By lunchtime on Sunday, there were 13 runners still out on course who had all completed 100 miles in 24 hours. Unfortunately, I was the last standing member of team England which meant that we couldn't rack up any more points. This didn't mean that I wasn't going to keep running for myself. Soon later, the teams left and the field was much quieter. The sun popped out again to see which runners it could tempt to stop: if you go now you'll be in the beer garden in an hour.
We battled on from there until we were down to the last few; none of us showing any sign of relenting. I ignored what they were doing, kept my head down and stayed consistent. I knew I had many more miles in my legs and all considered, felt fine. At this point, I still didn't know how many hours I'd be running for so I kept up with eating and drinking as if I'd be running another wad of miles.
As the second night approached, there were only two. I knew that Paul was capable of big mileage, he's done the Spine. Headphones in, I set about getting through the next laps. Although I was looking forward to the night again, I knew that the second night would be harder. Luckily, I wasn't going to find out what it would bring, Paul retired at 8pm and so all I had to do to win was go out on one more lap - a victory lap.
After 33 hours and 138 miles, I could finally stop running! It was all a bit of an anti-climax if I'm honest, all I wanted to do was go home. Some people had come out especially to encourage me and I just had nothing to say. At least in an ultra, you're building up to getting closer to the finish line. In a BYU you've no idea that the finish line is there until you've seen the second person drop out.
There was such a phenomenal amount of support around the course, from people I knew, marshals and even the house on course blazing out 'the final countdown' and ' we are the champions' whilst cheering loudly. The biggest support came from Luke, who made at least 33 cups of sugary tea, prepared 33 meals and hardly slept at all throughout. Sometimes I genuinely think that crewing is harder than running.

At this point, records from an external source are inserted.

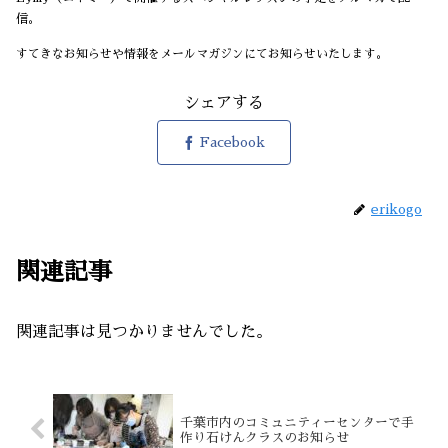
信。
すてきなお知らせや情報をメールマガジンにてお知らせいたします。
シェアする
Facebook
erikogo
関連記事
関連記事は見つかりませんでした。
千葉市内のコミュニティーセンターで手
作り石けんクラスのお知らせ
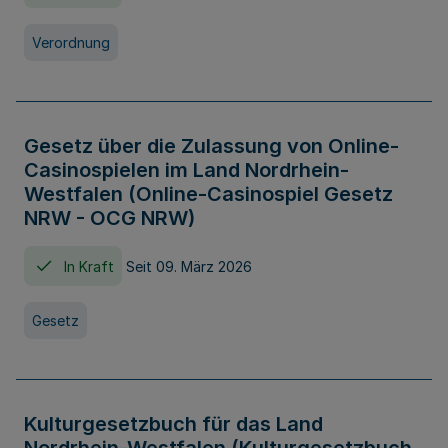
Verordnung
Gesetz über die Zulassung von Online-
Casinospielen im Land Nordrhein-
Westfalen (Online-Casinospiel Gesetz
NRW - OCG NRW)
In Kraft
Seit 09. März 2026
Gesetz
Kulturgesetzbuch für das Land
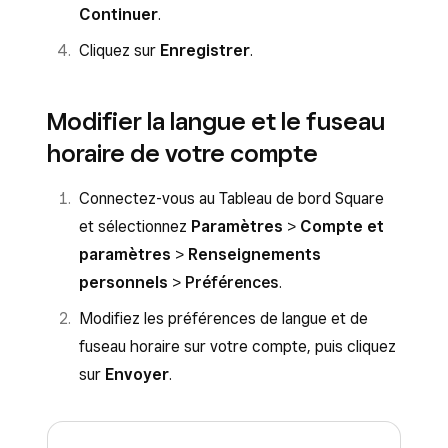
Continuer
.
Cliquez sur
Enregistrer
.
Modifier la langue et le fuseau
horaire de votre compte
Connectez-vous au Tableau de bord Square
et sélectionnez
Paramètres
>
Compte et
paramètres
>
Renseignements
personnels
>
Préférences
.
Modifiez les préférences de langue et de
fuseau horaire sur votre compte, puis cliquez
sur
Envoyer
.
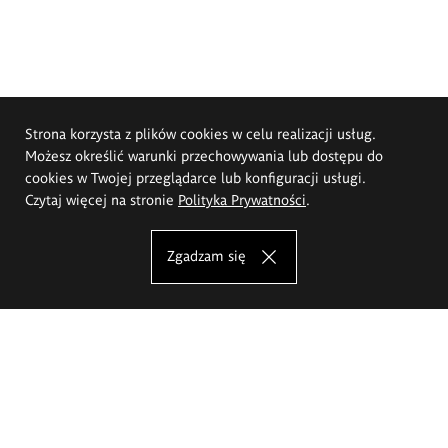
Strona korzysta z plików cookies w celu realizacji usług.
Możesz określić warunki przechowywania lub dostępu do
cookies w Twojej przeglądarce lub konfiguracji usługi.
Czytaj więcej na stronie
Polityka Prywatności
.
Zgadzam się
Akademia Sztuk Pięknych im.
Eugeniusza Gepperta we Wrocławiu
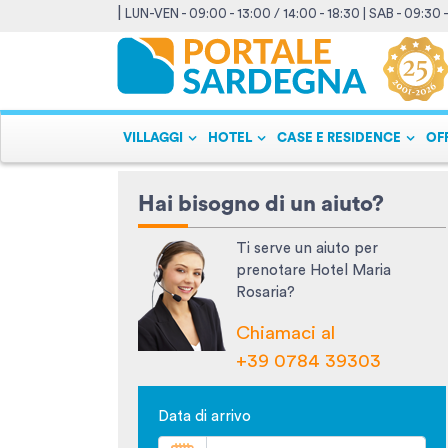
|
LUN-VEN - 09:00 - 13:00 / 14:00 - 18:30 | SAB - 09:30 
VILLAGGI
HOTEL
CASE E RESIDENCE
OF
Hai bisogno di un aiuto?
Ti serve un aiuto per
prenotare Hotel Maria
Rosaria?
Chiamaci al
+39 0784 39303
Data di arrivo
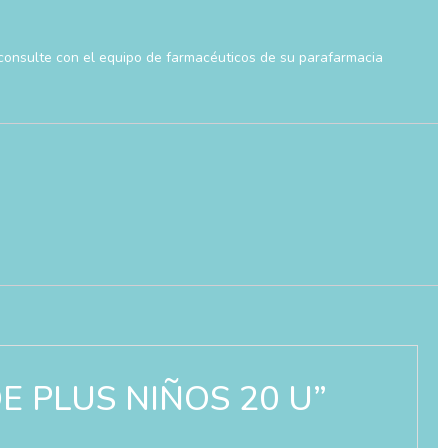
 consulte con el equipo de farmacéuticos de su parafarmacia
DE PLUS NIÑOS 20 U”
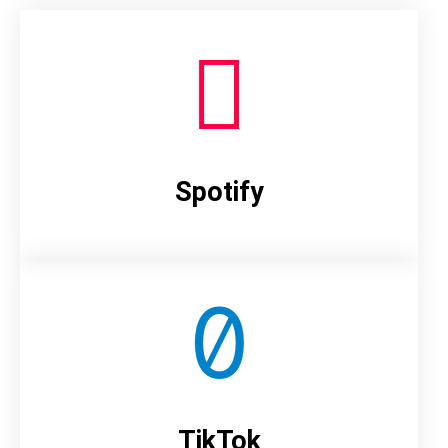
Spotify
TikTok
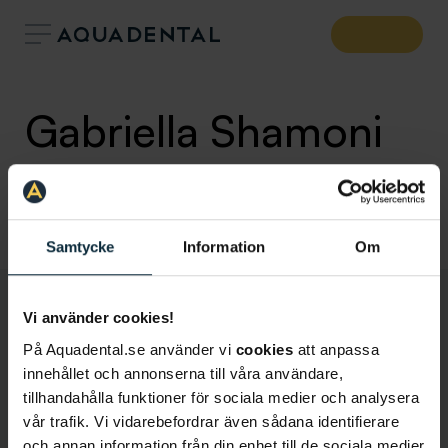
Gabriella Shamoni
Tandsköterska
Klinik:
Aqua Dental Stockholm Centralen
Samtycke
Information
Om
Vi använder cookies!
På Aquadental.se använder vi
cookies
att anpassa
innehållet och annonserna till våra användare,
tillhandahålla funktioner för sociala medier och analysera
vår trafik. Vi vidarebefordrar även sådana identifierare
och annan information från din enhet till de sociala medier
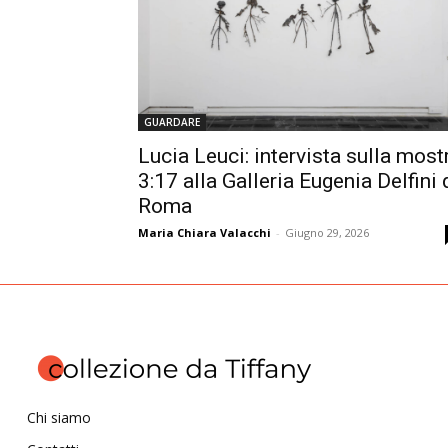
GUARDARE
Lucia Leuci: intervista sulla most
3:17 alla Galleria Eugenia Delfini 
Roma
Maria Chiara Valacchi
-
Giugno 29, 2026
Chi siamo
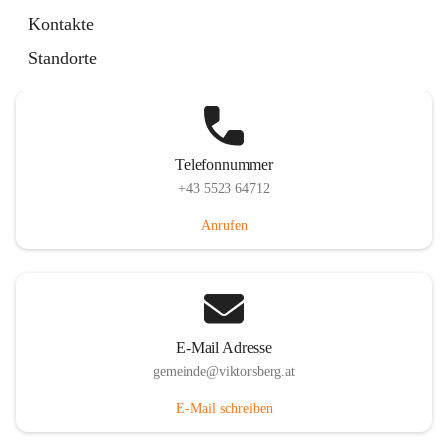
Hauptstraße 36, 6836 Viktorsberg, AUT
Kontakte
Auf Karte ansehen
Standorte
Telefonnummer
+43 5523 64712
Anrufen
E-Mail Adresse
gemeinde@viktorsberg.at
E-Mail schreiben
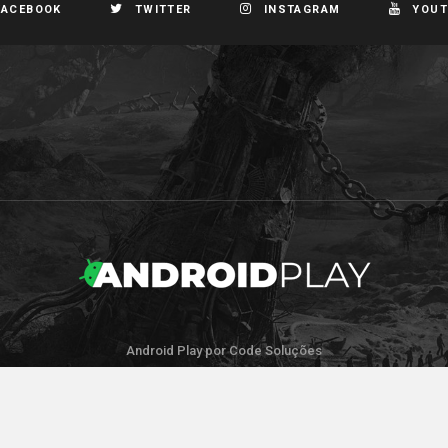
FACEBOOK
TWITTER
INSTAGRAM
YOUT
Android Play por Code Soluções
IR PARA O TOPO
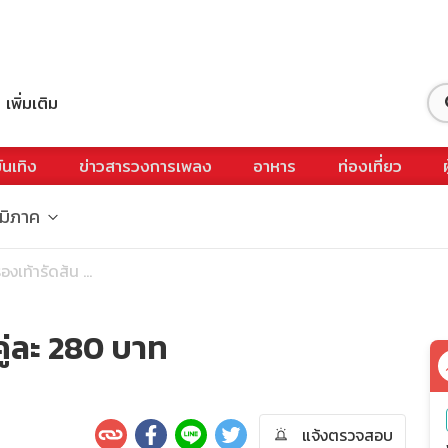
เพิ่มเติม
ันเทิง
ข่าวสารวงการเพลง
อาหาร
ท่องเที่ยว
ูมิภาค
รองเท้ารัดส้น ...
คู่ละ 280 บาท
แจ้งตรวจสอบ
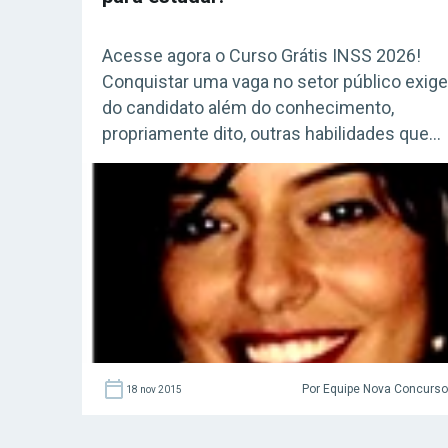
Acesse agora o Curso Grátis INSS 2026!
Conquistar uma vaga no setor público exige
do candidato além do conhecimento,
propriamente dito, outras habilidades que
farão a diferença em sua preparação rumo 
aprovação e saber organizar e administrar o
tempo é fundamental, tanto para quem se
dedica exclusivamente aos estudos, quant
para quem divide o […]
Por Equipe Nova Concurs
18 nov 2015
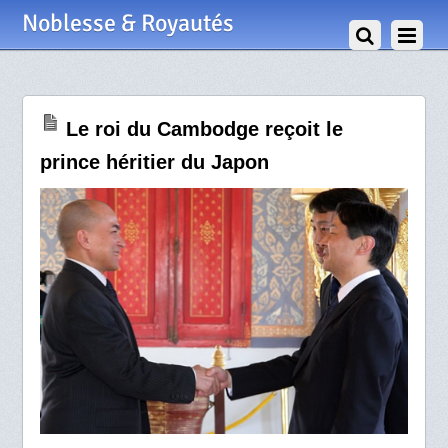
29 Juin 2012
Noblesse & Royautés
Le roi du Cambodge reçoit le
prince héritier du Japon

A huge 'thank you' to Harrier & Friends of Harrier for all of the kind words and support. I spent the following day going through all of the messages of and genuinely felt overwhelmed; what a special community!
Will I do another? I'm not sure, I love adventures and exploring places whilst running. I'll never say never though."
About the author:
Harrier Content Creator Sarah Perry loves running on the trails or in the hills with her partner Luke and dog Murphy. Her obsession with ultra running led her to complete many events in the past including Wainwright's Coast to Coast, for which she holds the women's FKT. She loves to run to explore and is looking forward to getting out on more of the UK's trails in the coming months and years.